> [Given records]:
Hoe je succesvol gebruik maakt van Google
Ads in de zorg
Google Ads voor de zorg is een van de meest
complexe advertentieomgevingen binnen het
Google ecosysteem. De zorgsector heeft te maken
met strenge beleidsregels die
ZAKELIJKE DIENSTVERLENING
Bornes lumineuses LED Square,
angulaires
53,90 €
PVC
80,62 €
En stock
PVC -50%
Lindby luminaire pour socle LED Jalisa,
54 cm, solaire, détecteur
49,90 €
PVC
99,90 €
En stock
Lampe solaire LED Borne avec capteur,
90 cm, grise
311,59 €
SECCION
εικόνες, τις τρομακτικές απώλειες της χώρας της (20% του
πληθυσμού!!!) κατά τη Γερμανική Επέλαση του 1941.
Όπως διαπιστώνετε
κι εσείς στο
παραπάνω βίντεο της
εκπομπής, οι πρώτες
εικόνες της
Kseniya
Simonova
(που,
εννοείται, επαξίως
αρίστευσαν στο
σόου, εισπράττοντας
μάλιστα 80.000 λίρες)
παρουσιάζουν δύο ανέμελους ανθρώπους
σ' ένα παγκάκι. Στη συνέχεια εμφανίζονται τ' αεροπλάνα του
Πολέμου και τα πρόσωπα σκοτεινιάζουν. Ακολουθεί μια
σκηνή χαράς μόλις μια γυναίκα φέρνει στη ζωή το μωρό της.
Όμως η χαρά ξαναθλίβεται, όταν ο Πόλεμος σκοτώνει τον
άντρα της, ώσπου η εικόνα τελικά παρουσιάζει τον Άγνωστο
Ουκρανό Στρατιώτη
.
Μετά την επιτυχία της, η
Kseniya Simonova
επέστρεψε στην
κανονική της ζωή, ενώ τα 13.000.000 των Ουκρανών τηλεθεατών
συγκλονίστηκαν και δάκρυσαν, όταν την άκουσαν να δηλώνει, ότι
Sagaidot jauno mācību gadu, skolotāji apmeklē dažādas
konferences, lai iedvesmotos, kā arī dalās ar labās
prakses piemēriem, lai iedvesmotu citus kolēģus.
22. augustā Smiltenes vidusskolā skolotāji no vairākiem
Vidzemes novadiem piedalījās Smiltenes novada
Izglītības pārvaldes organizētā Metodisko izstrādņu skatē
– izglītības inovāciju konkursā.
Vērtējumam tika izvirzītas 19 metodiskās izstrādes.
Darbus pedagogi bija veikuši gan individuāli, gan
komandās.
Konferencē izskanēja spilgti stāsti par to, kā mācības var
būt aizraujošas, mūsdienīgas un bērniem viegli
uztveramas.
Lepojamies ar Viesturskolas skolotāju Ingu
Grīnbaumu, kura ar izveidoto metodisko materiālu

> [Your instructions]: Using the entries above, repeat only the lines from the one containing "Vērtējumam tika izvirzītas" through the one containing "uztveramas.", end lines included.

> [Problem solution]:
Vērtējumam tika izvirzītas 19 metodiskās izstrādes.
Darbus pedagogi bija veikuši gan individuāli, gan
komandās.
Konferencē izskanēja spilgti stāsti par to, kā mācības var
būt aizraujošas, mūsdienīgas un bērniem viegli
uztveramas.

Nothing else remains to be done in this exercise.